I have said many times that government policies are precursors to change, and late last year, Japan's new leader, Prime Minister Shinzo Abe, openly indicated his intention to drive down the currency to make the economy more competitive and increase inflation. As a result of Japan's policy changes, the yen weakened, driving up the price of gold in Japan's local currency.

In other words, a gold investor in Japan was likely ecstatic with his gold trade over the past few months.

Take a look at the comparison of gold's return in different currencies. The chart below compares the percentage change of gold in the Japanese yen to the metal's percentage change in U.S. dollar terms over the last six months. From the middle of August 2012 until about November, gold prices in both currencies closely followed each other.

However, as a result of changes in government policies, over the six-month period, gold rose nearly 19 percent in yen, while only increasing less than one percent in U.S. dollar terms.

Currency Swing had Huge Effect on Gold

George Soros seemed to anticipate the effect that Japan's government policies would likely have on the velocity of money. This turned out to be a brilliant move, as "wagering against the yen has emerged as the hottest trade on Wall Street over the past three months," says the Wall Street Journal. The newspaper reported that Soros gained "almost $1 billion on the trade since November," during a time the yen declined nearly 20 percent in four months.

I admire Soros for his ability to identify significant effects that government policies have on markets as easily as recognizing when ice turns to water. More importantly, he quickly acts on these emerging events.

This isn't his first big win in foreign markets.

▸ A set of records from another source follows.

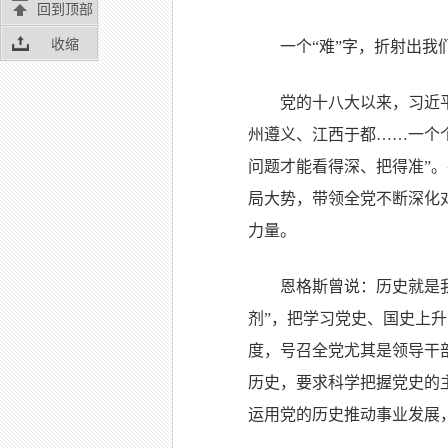
回到顶部
收缩
一个“难”字，折射出
党的十八大以来，习近
州遵义、江西于都……一个
问题才能看得深、把得准”
局大势，带领全党不断深化
力量。
恩格斯曾说：历史就是
剂”，把学习党史、国史上
度，号召全党尤其是领导干
历史，要求科学把握党史的
运用党的历史推动事业发展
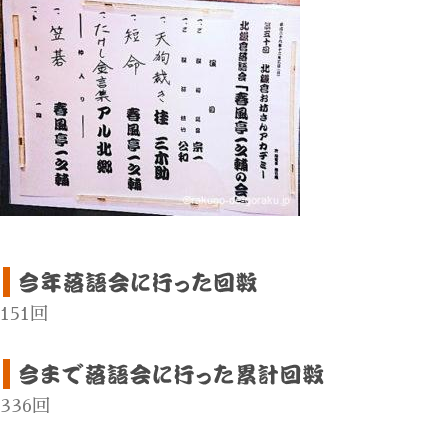
151回
336回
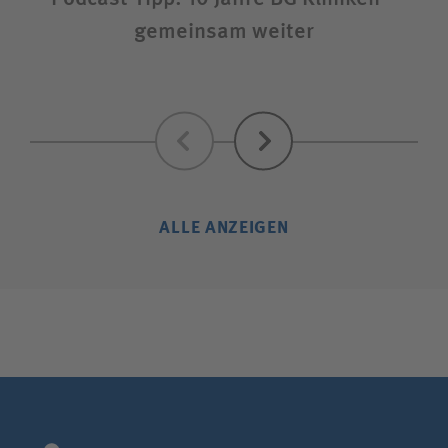
gemeinsam weiter
S
Zurück
Weiter
ALLE ANZEIGEN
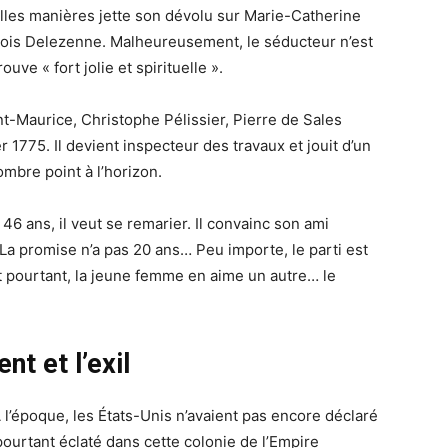
les manières jette son dévolu sur Marie-Catherine
nçois Delezenne. Malheureusement, le séducteur n’est
ouve « fort jolie et spirituelle ».
int-Maurice, Christophe Pélissier, Pierre de Sales
er 1775. Il devient inspecteur des travaux et jouit d’un
ombre point à l’horizon.
46 ans, il veut se remarier. Il convainc son ami
 La promise n’a pas 20 ans… Peu importe, le parti est
t pourtant, la jeune femme en aime un autre… le
t et l’exil
 À l’époque, les États-Unis n’avaient pas encore déclaré
pourtant éclaté dans cette colonie de l’Empire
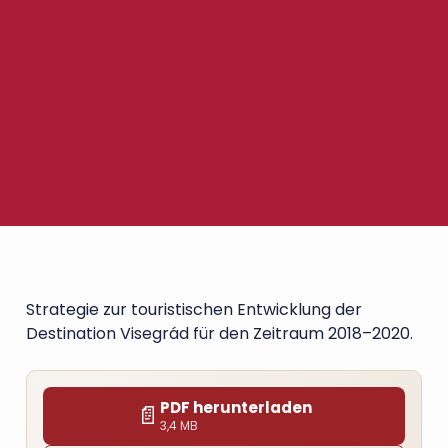
Strategie zur touristischen Entwicklung der
Destination Visegrád für den Zeitraum 2018–2020.
PDF herunterladen
📄
3,4 MB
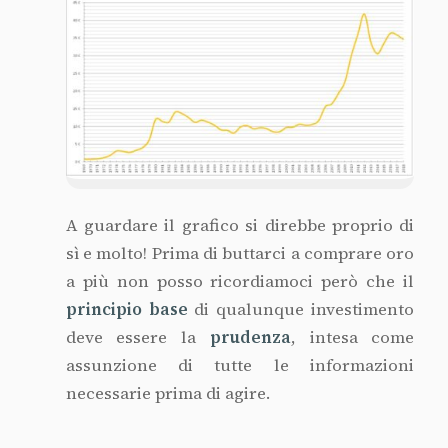
Considerare tutti i fattori
Prima di tutto dobbiamo ricordarci che
un
grafico
indica quello che è successo, può
aiutarci a stimare
il futuro
ma certo
non lo
può prevedere
.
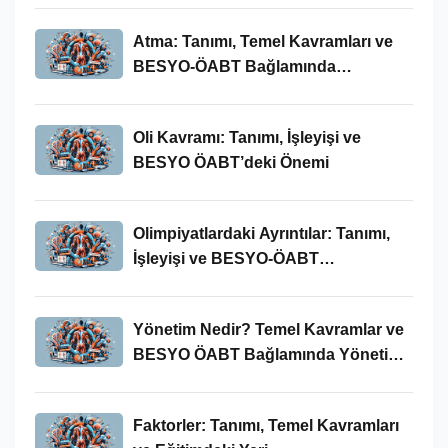
Atma: Tanımı, Temel Kavramları ve
BESYO-ÖABT Bağlamında
İncelenmesi
Oli Kavramı: Tanımı, İşleyişi ve
BESYO ÖABT’deki Önemi
Olimpiyatlardaki Ayrıntılar: Tanımı,
İşleyişi ve BESYO-ÖABT
Bağlamında Önemi
Yönetim Nedir? Temel Kavramlar ve
BESYO ÖABT Bağlamında Yönetim
Süreci
Faktorler: Tanımı, Temel Kavramları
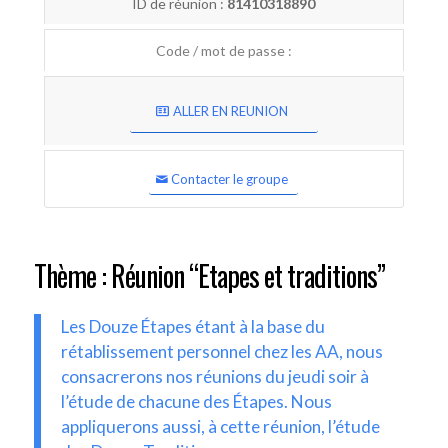
ID de réunion :
81410318890
Code / mot de passe :
ALLER EN REUNION
Contacter le groupe
Thème : Réunion “Etapes et traditions”
Les Douze Étapes étant à la base du
rétablissement personnel chez les AA, nous
consacrerons nos réunions du jeudi soir à
l’étude de chacune des Étapes. Nous
appliquerons aussi, à cette réunion, l’étude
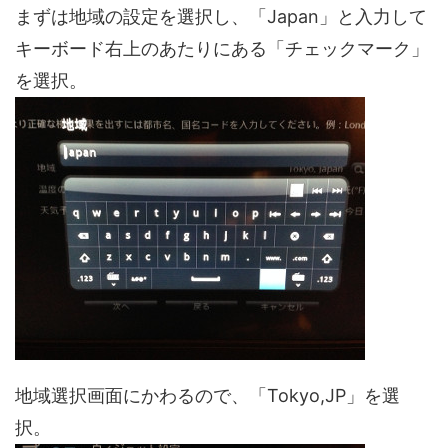
まずは地域の設定を選択し、「Japan」と入力して
キーボード右上のあたりにある「チェックマーク」
を選択。
地域選択画面にかわるので、「Tokyo,JP」を選
択。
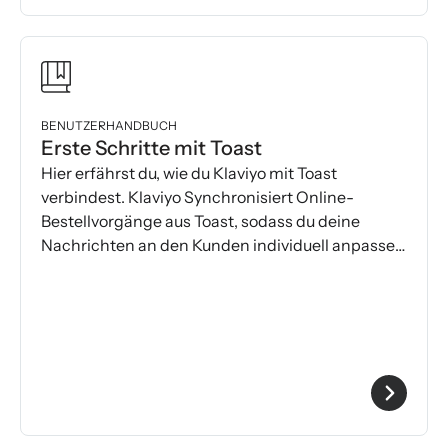
BENUTZERHANDBUCH
Erste Schritte mit Toast
Hier erfährst du, wie du Klaviyo mit Toast
verbindest. Klaviyo Synchronisiert Online-
Bestellvorgänge aus Toast, sodass du deine
Nachrichten an den Kunden individuell anpassen
kannst.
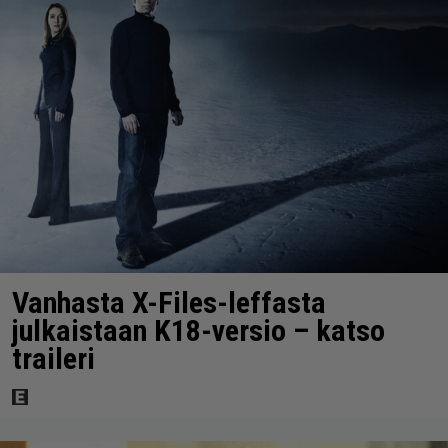
Vanhasta X-Files-leffasta
julkaistaan K18-versio – katso
traileri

In 1992, based on British government policy changes, Soros shorted British pounds and bought German marks, earning $1.8 billion for his fund.

Just like recognizing how new equilibriums can alter the dynamics of an environment, government policies can significantly change the velocity of money. Global investors watch for these trends to know where to invest in commodities and markets, find new opportunities and adjust for risk.

I discussed the potential motivation behind Soros' trade with CNBC's Simon Hobbs on Friday. I explained how gold's correction was reaching an extreme, indicating a potential buying opportunity. You can see on our oscillator model how gold has dropped nearly 2 standard deviations on a year-over-year basis. An event like this has happened only about 2 percent of the time over the last 10 years. Following these extreme lows, gold has historically increased as much as 15 percent over the next year.

Gold Price at an Extreme

Back in June 2012, I told CNBC the same thing: Gold had reached an extreme low, and only a few months later, the metal climbed nearly 10 percent.

During short-term gold corrections, it's much more important to focus on the facts, including the fact that gold is increasingly viewed as a currency. Rather than buying real estate, lumber or diamonds, central banks around the world are buying gold. According to the World Gold Council (WGC), over 2012, central bank demand totaled 534 tons, a level we have not seen in nearly 50 years.

Central Bank Gold-Buying Reaches 48-Year High

Emerging market central banks have been adding gold to their reserves, including Mexico, Brazil, the Philippines, South Korea and Russia. Over the past decade, Russia has accumulated a total of 958 tons of gold, making its gold reserves the eighth largest of all central banks, says the WGC.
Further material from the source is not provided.